Retour au pays d'Algériens, Tunisiens, Libyens et Mauritaniens
Des étudiants algériens, eux, sont rentrés dans leur pays. L’avion de la compagnie Air Algérie a atterri ce lundi. Selon les autorités, à bord 36 Algériens, mais aussi 10 Tunisiens, et des étudiants libyens et mauritaniens. Ils seront confinés dans un hôpital d’Alger pendant 14 jours.
Une piste d’atterrissage à l’écart, des forces de sécurité avec des masques et des minibus attendaient les personnes rapatriées de Chine. A l’intérieur de l’avion affrété spécialement par les autorités algériennes, une équipe médicale avait déjà accompagné les passagers : 31 Algériens, 10 Tunisiens, 3 Libyens et 4 Mauritaniens qui résidaient dans la région de Wuhan.

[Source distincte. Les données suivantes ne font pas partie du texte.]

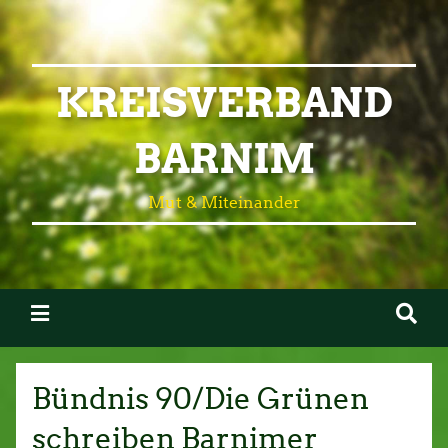
KREISVERBAND
BARNIM
Mut & Miteinander
Bündnis 90/Die Grünen
schreiben Barnimer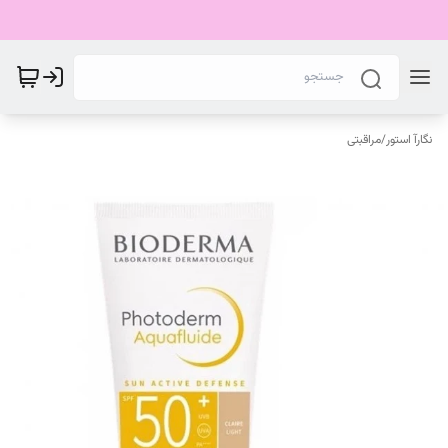
نگارآ استور
/
مراقبتی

Les passagers tunisiens ont pris un autre avion militaire vers Tunis. Les autres ont été emmenés dans un hôtel à la périphérie d’Alger où ils resteront confinés pendant 14 jours. Dans la soirée, le ministère de la Santé a affirmé qu’aucun test pratiqué sur les personnes rapatriées ne révélait pas pour le moment la présence du coronavirus.
Une cellule de veille a été mise en place par les autorités, et un dispositif de contrôle de température est installé à l’aéroport d’Alger pour les vols en provenance des villes où les voyageurs effectuent des correspondances depuis la Chine.